We used a multi-level systems approach to determine the pathogenic potential of the newly described species E. bugandensis11. A representative isolate EB-247, which is the type strain of E. bugandensis, obtained from a blood sample of an infected neonate, is a facultative aerobic bacterium that grows optimally at 37 °C12. EB-247 is highly motile, capsular and can grow in environments of up to 9% NaCl or 90% (v/v) of human serum11. EB-247 is resistant to ampicillin, amoxicillin/clavulanic acid, piperacillin/sulbactam, piperacillin-tazobactam, cefalotin, cefuroxime, cefuroxime-axetil, cefoxitin, cefpodoxime, cefotaxime, ceftazidime, gentamicin, tobramycin, ciprofloxacin, norfloxacin, tetracycline and trimethoprim/sulphamethoxazol12. We assessed the pathogenic potential of EB-247 in an insect and a mouse model and compared this to those ofother Enterobacter species, known to cause infection. To gain deeper knowledge into the mechanisms mediating antibiotic resistance, as well as fitness and virulence properties, the genome of EB-247 was sequenced to completion. RNA-sequencing (RNA-Seq) based transcriptomic analysis was used to investigate global changes in gene expression during growth in human serum. Based on the data obtained, we examined the ability of an inhibitor of iron uptake in restricting growth as an alternative to antibiotic-based treatment regimens.

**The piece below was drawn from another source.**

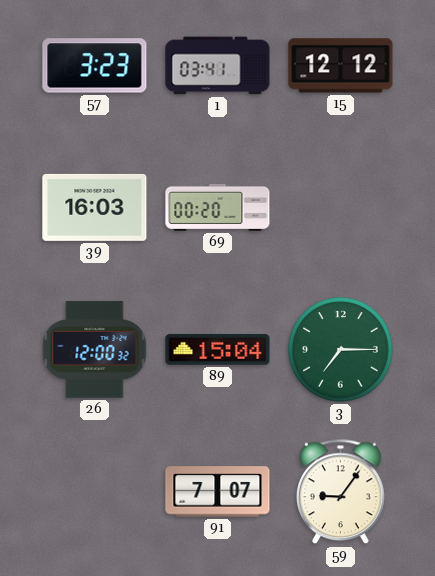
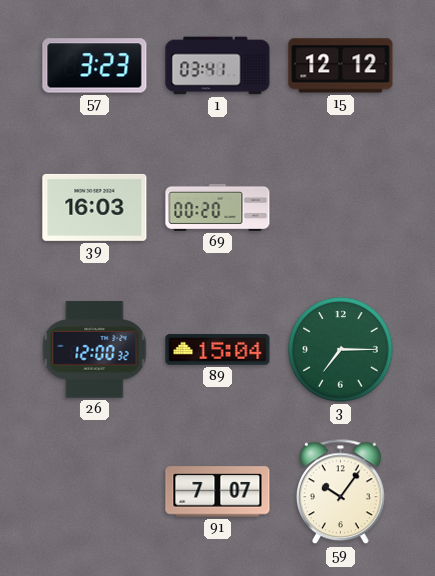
59: 9:06 -> 10:06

General characteristics of the genome

The closed genome of E. bugandensis consists of a circular chromosome of 4,717,613 base pairs, comprising 4,355 genes with a G + C content of 56%. Alignment of the genome to other available E. cloacae genomes showed that there are several species-specific genomic regions. We detected a total number of 16 GIs using SIGI-HMM. Functional annotation of genes carried by these predicted GIs are shown in Supplementary File S1. A large number of GIs encode products involved in the biosynthesis of capsule polysaccharides, efflux pumps and toxin (colicin E2) production indicating that these elements contribute to survival in the infected host.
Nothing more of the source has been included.